— Work to be completed —
Could you give the records below again exactly, without the pictures?

═════ Data to process

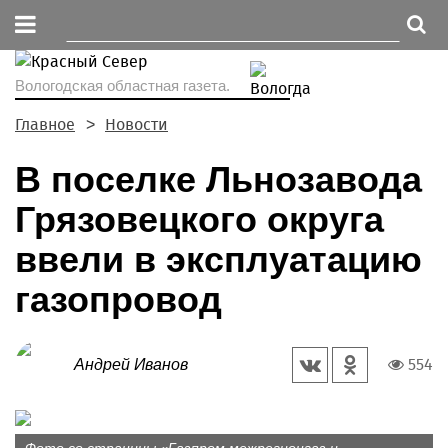
Вологодская областная газета.
Главное
Новости
В поселке Льнозавода
Грязовецкого округа
ввели в эксплуатацию
газопровод
554
Андрей Иванов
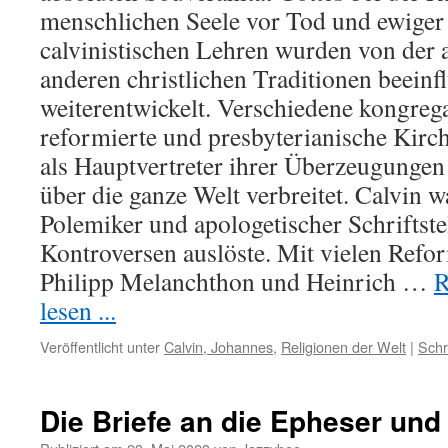
menschlichen Seele vor Tod und ewige
calvinistischen Lehren wurden von der 
anderen christlichen Traditionen beeinf
weiterentwickelt. Verschiedene kongrega
reformierte und presbyterianische Kirc
als Hauptvertreter ihrer Überzeugungen
über die ganze Welt verbreitet. Calvin 
Polemiker und apologetischer Schriftstel
Kontroversen auslöste. Mit vielen Refo
Philipp Melanchthon und Heinrich …
R
lesen ...
Veröffentlicht unter
Calvin, Johannes
,
Religionen der Welt
|
Schr
Die Briefe an die Epheser und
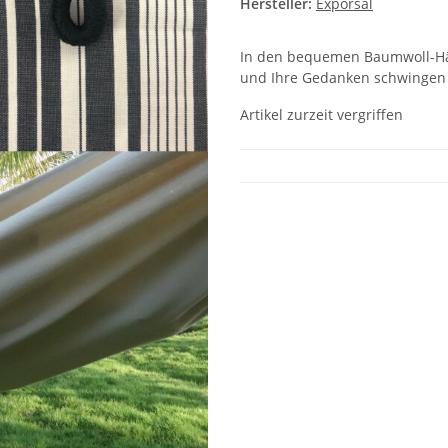
Hersteller:
Exporsal
In den bequemen Baumwoll-Hä
und Ihre Gedanken schwingen 
Artikel zurzeit vergriffen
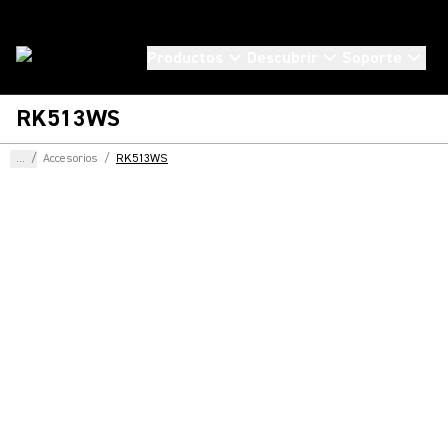
Productos
Descubrir
Soporte
RK513WS
...
/
Accesorios
/
RK513WS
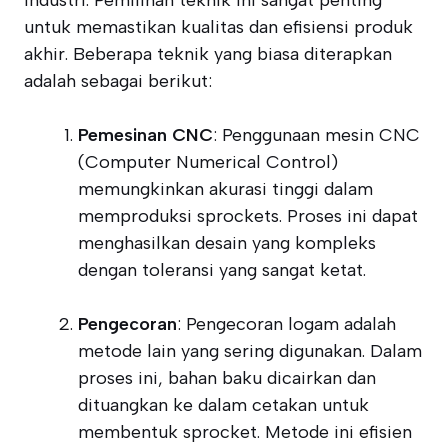
industri. Pemilihan teknik ini sangat penting
untuk memastikan kualitas dan efisiensi produk
akhir. Beberapa teknik yang biasa diterapkan
adalah sebagai berikut:
Pemesinan CNC
: Penggunaan mesin CNC
(Computer Numerical Control)
memungkinkan akurasi tinggi dalam
memproduksi sprockets. Proses ini dapat
menghasilkan desain yang kompleks
dengan toleransi yang sangat ketat.
Pengecoran
: Pengecoran logam adalah
metode lain yang sering digunakan. Dalam
proses ini, bahan baku dicairkan dan
dituangkan ke dalam cetakan untuk
membentuk sprocket. Metode ini efisien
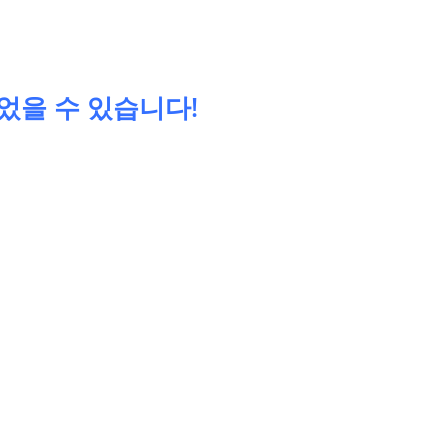
었을 수 있습니다!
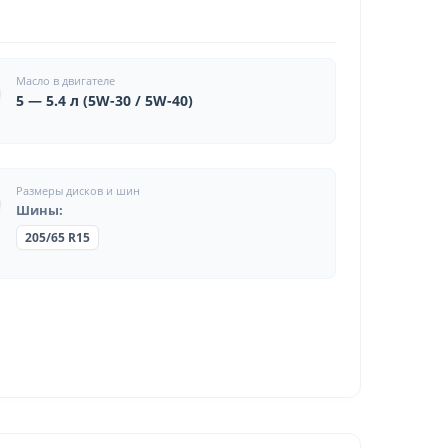
Масло в двигателе
5 — 5.4 л (5W-30 / 5W-40)
Размеры дисков и шин
Шины:
205/65 R15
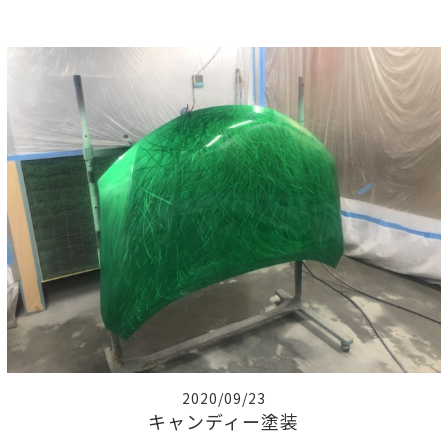
2020/09/23
キャンディー塗装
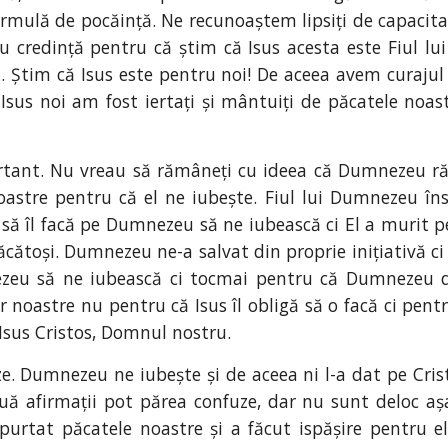
formulă de pocăință. Ne recunoaștem lipsiți de capaci
u credință pentru că știm că Isus acesta este Fiul 
l. Știm că Isus este pentru noi! De aceea avem curaju
Isus noi am fost iertați și mântuiți de păcatele noast
portant. Nu vreau să rămâneți cu ideea că Dumnezeu r
astre pentru că el ne iubește. Fiul lui Dumnezeu î
a să îl facă pe Dumnezeu să ne iubească ci El a murit 
toși. Dumnezeu ne-a salvat din proprie inițiativă ci nu
eu să ne iubească ci tocmai pentru că Dumnezeu de
noastre nu pentru că Isus îl obligă să o facă ci pent
 Isus Cristos, Domnul nostru.
uze. Dumnezeu ne iubește și de aceea ni l-a dat pe Cri
ouă afirmații pot părea confuze, dar nu sunt deloc așa
rtat păcatele noastre și a făcut ispășire pentru el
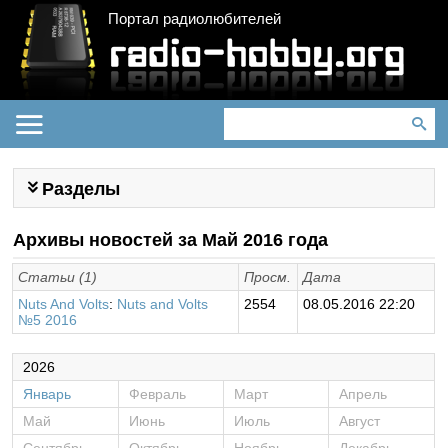
Портал радиолюбителей
Разделы
Архивы новостей за Май 2016 года
Статьи (1)
Просм.
Дата
Nuts And Volts
:
Nuts and Volts
2554
08.05.2016 22:20
№5 2016
2026
Январь
Февраль
Март
Апрель
Май
Июнь
Июль
Август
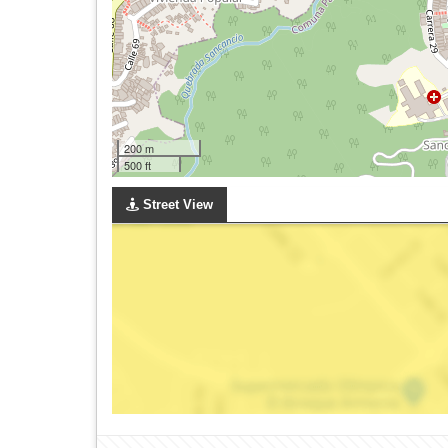
200 m
500 ft
Street View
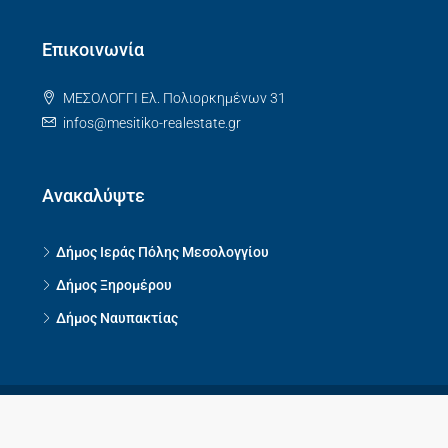
Επικοινωνία
ΜΕΣΟΛΟΓΓΙ Ελ. Πολιορκημένων 31
infos@mesitiko-realestate.gr
Ανακαλύψτε
Δήμος Ιεράς Πόλης Μεσολογγίου
Δήμος Ξηρομέρου
Δήμος Ναυπακτίας
© Mesitiko-Realestate - All rights reserved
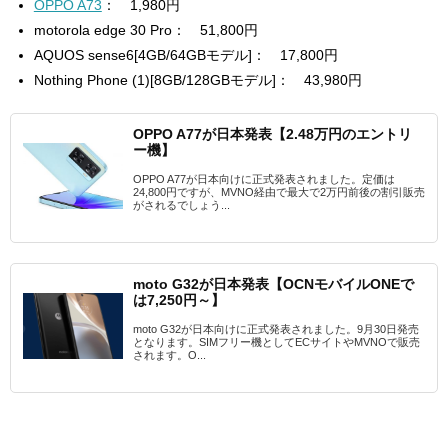
OPPO A73
： 1,980円
motorola edge 30 Pro：
51,800円
AQUOS sense6[4GB/64GBモデル]：
17,800円
Nothing Phone (1)[8GB/128GBモデル]： 43
,980円
OPPO A77が日本発表【2.48万円のエントリ
ー機】
OPPO A77が日本向けに正式発表されました。定価は
24,800円ですが、MVNO経由で最大で2万円前後の割引販売
がされるでしょう...
moto G32が日本発表【OCNモバイルONEで
は7,250円～】
moto G32が日本向けに正式発表されました。9月30日発売
となります。SIMフリー機としてECサイトやMVNOで販売
されます。O...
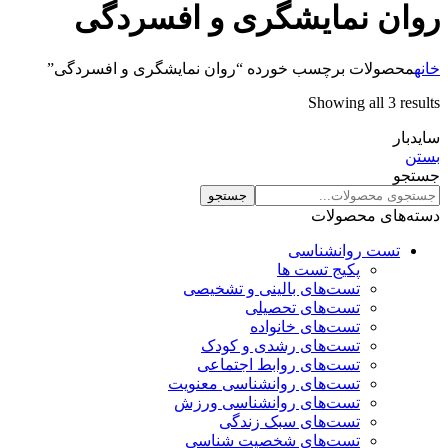
روان نمایشگری و افسردگی
خانه
محصولات برچسب خورده “روان نمایشگری و افسردگی”
Showing all 3 results
سایدبار
بستن
جستجو
جستجو
دسته‌های محصولات
تست روانشناسی
پکیج تست ها
تست‌های بالینی و تشخیصی
تست‌های تحصیلی
تست‌های خانواده
تست‌های رشدی و کودک
تست‌های روابط اجتماعی
تست‌های روانشناسی معنویت
تست‌های روانشناسی ورزش
تست‌های سبک زندگی
تست‌های شخصیت شناسی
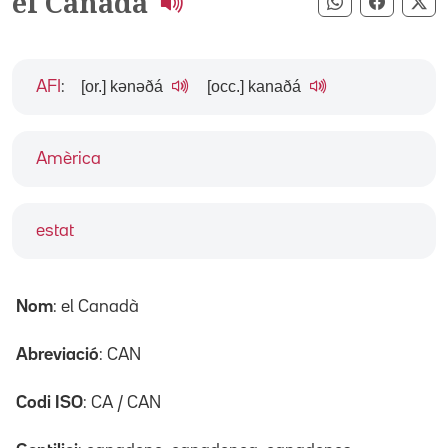
el Canadà
Compartir pe
Compart
Co
[or.] kənəðá
[occ.] kanaðá
AFI
:
Amèrica
estat
Nom
: el Canadà
Abreviació
: CAN
Codi ISO
: CA / CAN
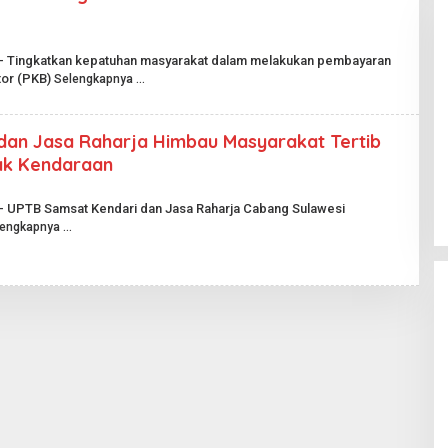
i – Tingkatkan kepatuhan masyarakat dalam melakukan pembayaran
tor (PKB)
Selengkapnya
dan Jasa Raharja Himbau Masyarakat Tertib
Pesta Pernikahan Berakhir
jak Kendaraan
Mencekam, Mahasiswa Ditikam
Badik Usai Cekcok saat Pesta
Di Kriminal
|
29 Juni 2026
Miras
 – UPTB Samsat Kendari dan Jasa Raharja Cabang Sulawesi
lengkapnya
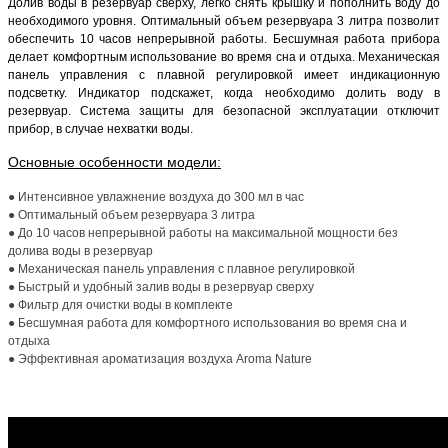
Долив воды в резервуар сверху, легко снять крышку и пополнить воду до
необходимого уровня. Оптимальный объем резервуара 3 литра позволит
обеспечить 10 часов непрерывной работы. Бесшумная работа прибора
делает комфортным использование во время сна и отдыха. Механическая
панель управления с плавной регулировкой имеет индикационную
подсветку. Индикатор подскажет, когда необходимо долить воду в
резервуар. Система защиты для безопасной эксплуатации отключит
прибор, в случае нехватки воды.
Основные особенности модели:
● Интенсивное увлажнение воздуха до 300 мл в час
● Оптимальный объем резервуара 3 литра
● До 10 часов непрерывной работы на максимальной мощности без
долива воды в резервуар
● Механическая панель управления с плавное регулировкой
● Быстрый и удобный залив воды в резервуар сверху
● Фильтр для очистки воды в комплекте
● Бесшумная работа для комфортного использования во время сна и
отдыха
● Эффективная ароматизация воздуха Aroma Nature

══════════

— Task answer —
Вологодская областная газета.
Главное
Новости
В поселке Льнозавода
Грязовецкого округа
ввели в эксплуатацию
газопровод
554
Андрей Иванов
menschlichen Seele vor Tod und ewige
calvinistischen Lehren wurden von der 
anderen christlichen Traditionen beeinf
weiterentwickelt. Verschiedene kongrega
reformierte und presbyterianische Kirc
als Hauptvertreter ihrer Überzeugungen
über die ganze Welt verbreitet. Calvin 
Polemiker und apologetischer Schriftstel
Kontroversen auslöste. Mit vielen Refo
Philipp Melanchthon und Heinrich …
R
lesen ...
Veröffentlicht unter
Calvin, Johannes
,
Religionen der Welt
|
Schr
Die Briefe an die Epheser und
Hersteller:
Exporsal
In den bequemen Baumwoll-Hä
und Ihre Gedanken schwingen 
Artikel zurzeit vergriffen
Productos
Descubrir
Soporte
RK513WS
...
/
Accesorios
/
RK513WS
industri. Pemilihan teknik ini sangat penting
untuk memastikan kualitas dan efisiensi produk
akhir. Beberapa teknik yang biasa diterapkan
adalah sebagai berikut:
Pemesinan CNC
: Penggunaan mesin CNC
(Computer Numerical Control)
memungkinkan akurasi tinggi dalam
memproduksi sprockets. Proses ini dapat
menghasilkan desain yang kompleks
dengan toleransi yang sangat ketat.
Pengecoran
: Pengecoran logam adalah
metode lain yang sering digunakan. Dalam
proses ini, bahan baku dicairkan dan
dituangkan ke dalam cetakan untuk
membentuk sprocket. Metode ini efisien
었을 수 있습니다!
Масло в двигателе
5 — 5.4 л (5W-30 / 5W-40)
Размеры дисков и шин
Шины:
205/65 R15
2020/09/23
キャンディー塗装
formulă de pocăință. Ne recunoaștem lipsiți de capaci
u credință pentru că știm că Isus acesta este Fiul 
l. Știm că Isus este pentru noi! De aceea avem curaju
Isus noi am fost iertați și mântuiți de păcatele noast
portant. Nu vreau să rămâneți cu ideea că Dumnezeu r
astre pentru că el ne iubește. Fiul lui Dumnezeu î
a să îl facă pe Dumnezeu să ne iubească ci El a murit 
toși. Dumnezeu ne-a salvat din proprie inițiativă ci nu
eu să ne iubească ci tocmai pentru că Dumnezeu de
noastre nu pentru că Isus îl obligă să o facă ci pent
 Isus Cristos, Domnul nostru.
uze. Dumnezeu ne iubește și de aceea ni l-a dat pe Cri
ouă afirmații pot părea confuze, dar nu sunt deloc așa
rtat păcatele noastre și a făcut ispășire pentru el
Портал радиолюбителей
Разделы
Архивы новостей за Май 2016 года
Статьи (1)
Просм.
Дата
Nuts And Volts
:
Nuts and Volts
2554
08.05.2016 22:20
№5 2016
2026
Январь
Февраль
Март
Апрель
Май
Июнь
Июль
Август
200 m
500 ft
Street View
Επικοινωνία
ΜΕΣΟΛΟΓΓΙ Ελ. Πολιορκημένων 31
infos@mesitiko-realestate.gr
Ανακαλύψτε
Δήμος Ιεράς Πόλης Μεσολογγίου
Δήμος Ξηρομέρου
Δήμος Ναυπακτίας
© Mesitiko-Realestate - All rights reserved
OPPO A73
： 1,980円
motorola edge 30 Pro：
51,800円
AQUOS sense6[4GB/64GBモデル]：
17,800円
Nothing Phone (1)[8GB/128GBモデル]： 43
,980円
OPPO A77が日本発表【2.48万円のエントリ
ー機】
OPPO A77が日本向けに正式発表されました。定価は
24,800円ですが、MVNO経由で最大で2万円前後の割引販売
がされるでしょう...
moto G32が日本発表【OCNモバイルONEで
は7,250円～】
moto G32が日本向けに正式発表されました。9月30日発売
となります。SIMフリー機としてECサイトやMVNOで販売
されます。O...
روان نمایشگری و افسردگی
خانه
محصولات برچسب خورده “روان نمایشگری و افسردگی”
Showing all 3 results
سایدبار
بستن
جستجو
جستجو
دسته‌های محصولات
تست روانشناسی
پکیج تست ها
تست‌های بالینی و تشخیصی
تست‌های تحصیلی
تست‌های خانواده
تست‌های رشدی و کودک
تست‌های روابط اجتماعی
تست‌های روانشناسی معنویت
تست‌های روانشناسی ورزش
تست‌های سبک زندگی
تست‌های شخصیت شناسی
el Canadà
Compartir pe
Compart
Co
[or.] kənəðá
[occ.] kanaðá
AFI
:
Amèrica
estat
Nom
: el Canadà
Abreviació
: CAN
Codi ISO
: CA / CAN
i – Tingkatkan kepatuhan masyarakat dalam melakukan pembayaran
tor (PKB)
Selengkapnya
dan Jasa Raharja Himbau Masyarakat Tertib
Pesta Pernikahan Berakhir
jak Kendaraan
Mencekam, Mahasiswa Ditikam
Badik Usai Cekcok saat Pesta
Di Kriminal
|
29 Juni 2026
Miras
 – UPTB Samsat Kendari dan Jasa Raharja Cabang Sulawesi
lengkapnya
Долив воды в резервуар сверху, легко снять крышку и пополнить воду до
необходимого уровня. Оптимальный объем резервуара 3 литра позволит
обеспечить 10 часов непрерывной работы. Бесшумная работа прибора
делает комфортным использование во время сна и отдыха. Механическая
панель управления с плавной регулировкой имеет индикационную
подсветку. Индикатор подскажет, когда необходимо долить воду в
резервуар. Система защиты для безопасной эксплуатации отключит
прибор, в случае нехватки воды.
Основные особенности модели:
● Интенсивное увлажнение воздуха до 300 мл в час
● Оптимальный объем резервуара 3 литра
● До 10 часов непрерывной работы на максимальной мощности без
долива воды в резервуар
● Механическая панель управления с плавное регулировкой
● Быстрый и удобный залив воды в резервуар сверху
● Фильтр для очистки воды в комплекте
● Бесшумная работа для комфортного использования во время сна и
отдыха
● Эффективная ароматизация воздуха Aroma Nature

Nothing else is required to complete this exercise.